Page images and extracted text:
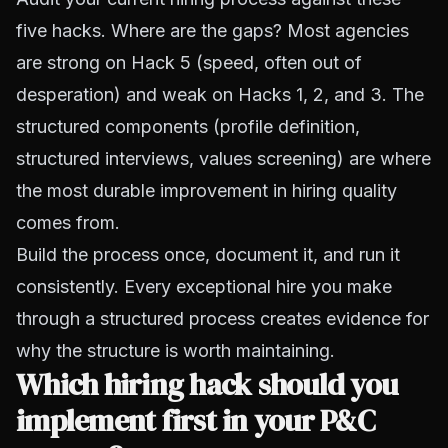
five hacks. Where are the gaps? Most agencies
are strong on Hack 5 (speed, often out of
desperation) and weak on Hacks 1, 2, and 3. The
structured components (profile definition,
structured interviews, values screening) are where
the most durable improvement in hiring quality
comes from.
Build the process once, document it, and run it
consistently. Every exceptional hire you make
through a structured process creates evidence for
why the structure is worth maintaining.
Which hiring hack should you
implement first in your P&C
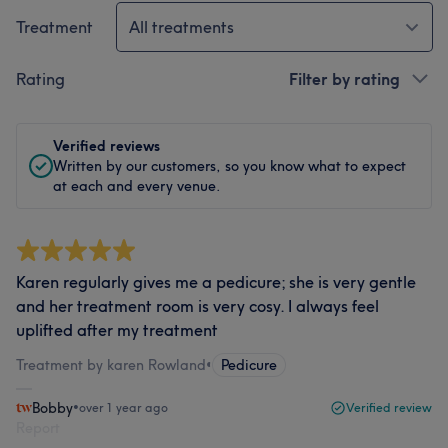
Treatment
All treatments
Rating
Filter by rating
Verified reviews
Written by our customers, so you know what to expect
at each and every venue.
Karen regularly gives me a pedicure; she is very gentle
and her treatment room is very cosy. I always feel
uplifted after my treatment
Treatment by karen Rowland
•
Pedicure
Bobby
•
over 1 year ago
Verified review
Report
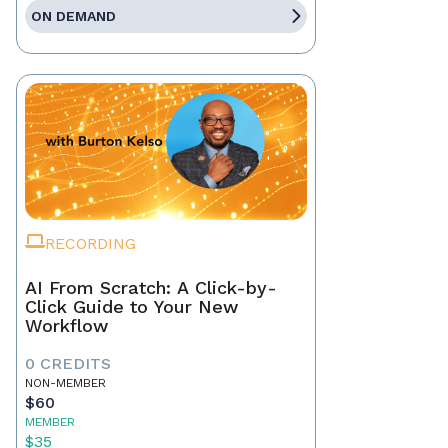
ON DEMAND
RECORDING
AI From Scratch: A Click-by-
Click Guide to Your New
Workflow
0 CREDITS
NON-MEMBER
$60
MEMBER
$35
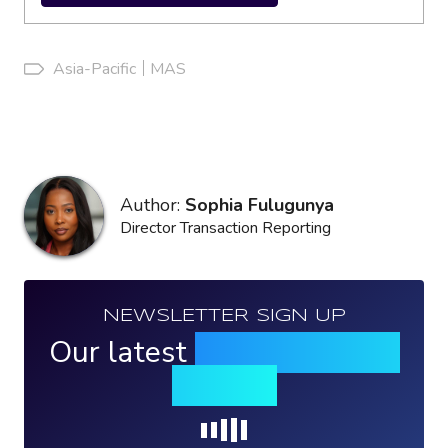
Asia-Pacific
MAS
Author:
Sophia Fulugunya
Director Transaction Reporting
NEWSLETTER SIGN UP
Our latest
news, events &
insights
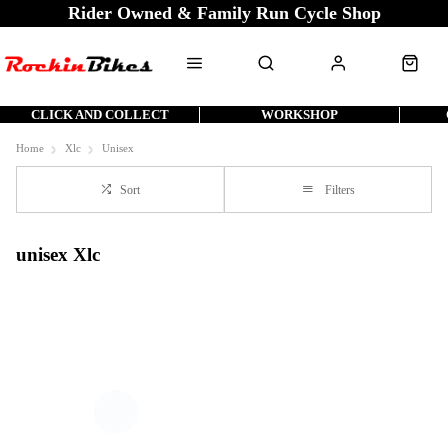
Rider Owned & Family Run Cycle Shop
CLICK AND COLLECT
WORKSHOP
Home
Xlc
Unisex
Sort
Filters
unisex Xlc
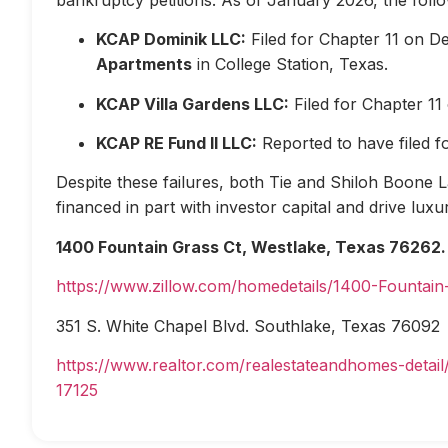
KCAP Dominik LLC:
Filed for Chapter 11 on D
Apartments
in College Station, Texas.
KCAP Villa Gardens LLC:
Filed for Chapter 1
KCAP RE Fund II LLC:
Reported to have filed 
Despite these failures, both Tie and Shiloh Boone Las
financed in part with investor capital and drive lux
1400 Fountain Grass Ct, Westlake, Texas 76262.
https://www.zillow.com/homedetails/1400-Fountai
351 S. White Chapel Blvd. Southlake, Texas 76092
https://www.realtor.com/realestateandhomes-deta
17125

**WHAT YOU ARE ASKED TO DO**
Without the pictures, copy all of the entries exactly as they appear.

**WORKED SOLUTION**
five hacks. Where are the gaps? Most agencies
are strong on Hack 5 (speed, often out of
desperation) and weak on Hacks 1, 2, and 3. The
structured components (profile definition,
structured interviews, values screening) are where
the most durable improvement in hiring quality
comes from.
Build the process once, document it, and run it
consistently. Every exceptional hire you make
through a structured process creates evidence for
why the structure is worth maintaining.
Which hiring hack should you
implement first in your P&C
Treatment
All treatments
Rating
Filter by rating
Verified reviews
Written by our customers, so you know what to expect
at each and every venue.
Karen regularly gives me a pedicure; she is very gentle
and her treatment room is very cosy. I always feel
uplifted after my treatment
Treatment by karen Rowland
•
Pedicure
Bobby
•
over 1 year ago
Verified review
Report
ON DEMAND
RECORDING
AI From Scratch: A Click-by-
Click Guide to Your New
Workflow
0 CREDITS
NON-MEMBER
$60
MEMBER
$35
Asia-Pacific
MAS
Author:
Sophia Fulugunya
Director Transaction Reporting
NEWSLETTER SIGN UP
Our latest
news, events &
insights
Rider Owned & Family Run Cycle Shop
CLICK AND COLLECT
WORKSHOP
Home
Xlc
Unisex
Sort
Filters
unisex Xlc
KCAP Dominik LLC:
Filed for Chapter 11 on D
Apartments
in College Station, Texas.
KCAP Villa Gardens LLC:
Filed for Chapter 1
KCAP RE Fund II LLC:
Reported to have filed 
Despite these failures, both Tie and Shiloh Boone Las
financed in part with investor capital and drive lux
1400 Fountain Grass Ct, Westlake, Texas 76262.
https://www.zillow.com/homedetails/1400-Fountai
351 S. White Chapel Blvd. Southlake, Texas 76092
https://www.realtor.com/realestateandhomes-deta
17125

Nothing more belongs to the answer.